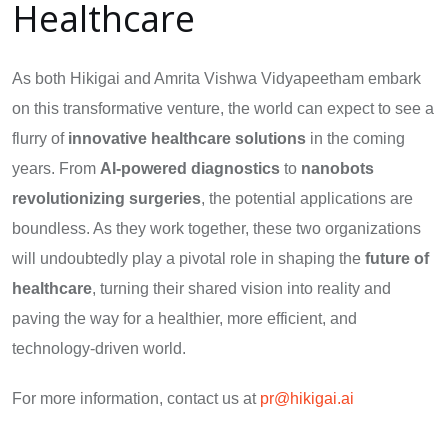
Healthcare
As both Hikigai and Amrita Vishwa Vidyapeetham embark
on this transformative venture, the world can expect to see a
flurry of
innovative healthcare solutions
in the coming
years. From
AI-powered diagnostics
to
nanobots
revolutionizing surgeries
, the potential applications are
boundless. As they work together, these two organizations
will undoubtedly play a pivotal role in shaping the
future of
healthcare
, turning their shared vision into reality and
paving the way for a healthier, more efficient, and
technology-driven world.
For more information, contact us at
pr@hikigai.ai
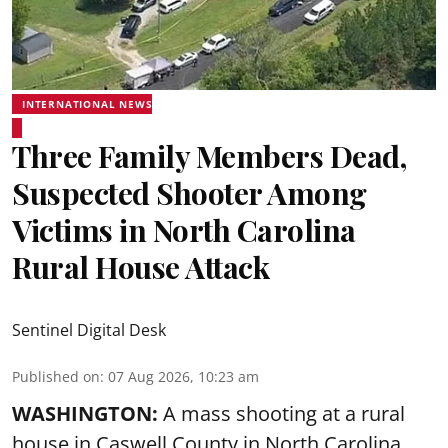
INTERNATIONAL NEWS
Three Family Members Dead,
Suspected Shooter Among
Victims in North Carolina
Rural House Attack
Sentinel Digital Desk
Published on
:
07 Aug 2026, 10:23 am
WASHINGTON:
A mass shooting at a rural
house in Caswell County in North Carolina,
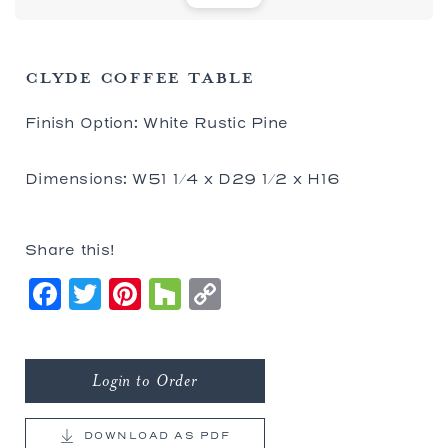
CLYDE COFFEE TABLE
Finish Option: White Rustic Pine
Dimensions: W51 1/4 x D29 1/2 x H16
Share this!
Facebook
Twitter
Pinterest
Houzz
Copy
Link
Login to Order
DOWNLOAD AS PDF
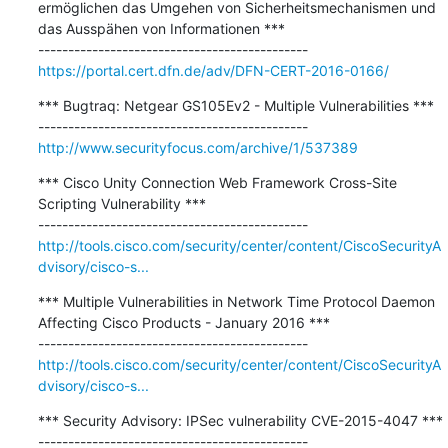
ermöglichen das Umgehen von Sicherheitsmechanismen und 
das Ausspähen von Informationen ***

https://portal.cert.dfn.de/adv/DFN-CERT-2016-0166/
*** Bugtraq: Netgear GS105Ev2 - Multiple Vulnerabilities ***

http://www.securityfocus.com/archive/1/537389
*** Cisco Unity Connection Web Framework Cross-Site 
Scripting Vulnerability ***

http://tools.cisco.com/security/center/content/CiscoSecurityA
dvisory/cisco-s...
*** Multiple Vulnerabilities in Network Time Protocol Daemon 
Affecting Cisco Products - January 2016 ***

http://tools.cisco.com/security/center/content/CiscoSecurityA
dvisory/cisco-s...
*** Security Advisory: IPSec vulnerability CVE-2015-4047 ***
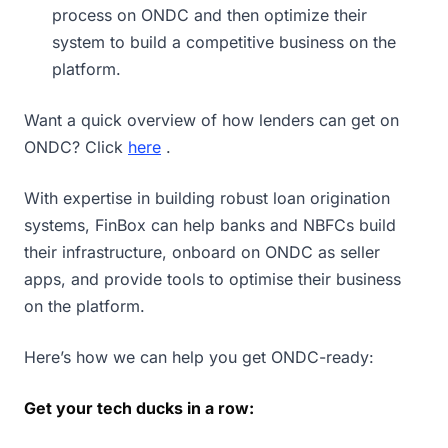
process on ONDC and then optimize their
system to build a competitive business on the
platform.
Want a quick overview of how lenders can get on
ONDC? Click
here
.
With expertise in building robust loan origination
systems, FinBox can help banks and NBFCs build
their infrastructure, onboard on ONDC as seller
apps, and provide tools to optimise their business
on the platform.
Here’s how we can help you get ONDC-ready:
Get your tech ducks in a row:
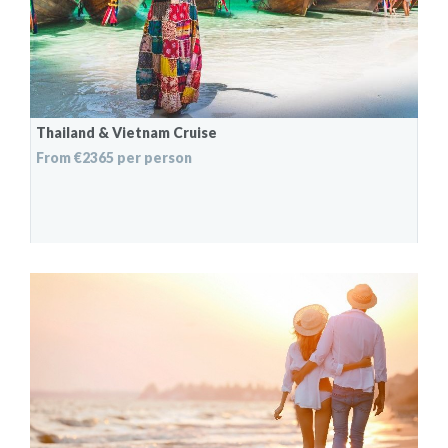
Thailand & Vietnam Cruise
From €2365 per person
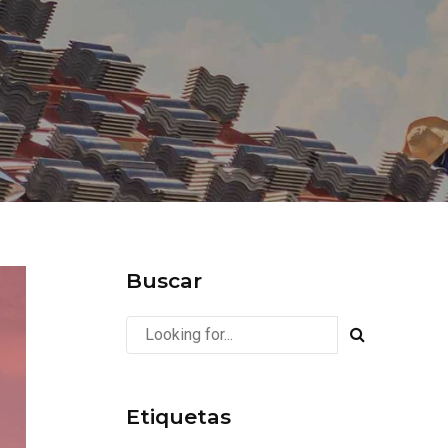
Buscar
Etiquetas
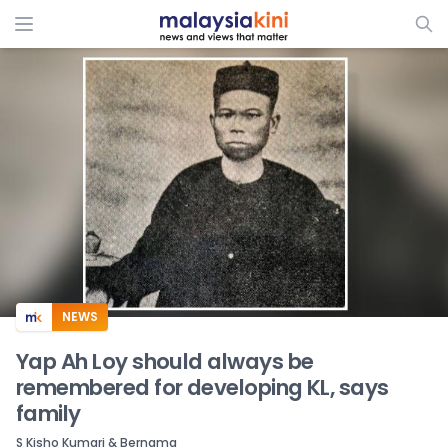
ADS
NEWS
Yap Ah Loy should always be
remembered for developing KL, says
family
S Kisho Kumari & Bernama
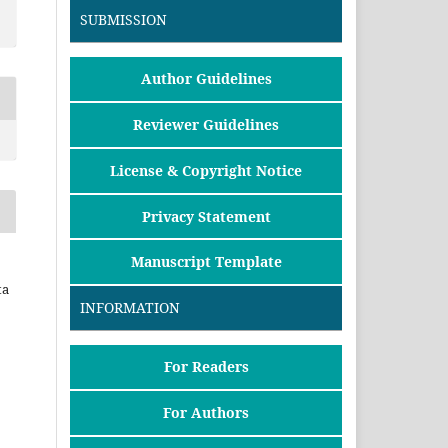
SUBMISSION
Author Guidelines
Reviewer Guidelines
License & Copyright Notice
Privacy Statement
Manuscript Template
ta
INFORMATION
For Readers
For Authors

********

How to complete this task →
Which lines in the data hold the string "their"? Copy each of them.

Solution for this task →
, turning their shared vision into reality and
process on ONDC and then optimize their
their infrastructure, onboard on ONDC as seller
apps, and provide tools to optimise their business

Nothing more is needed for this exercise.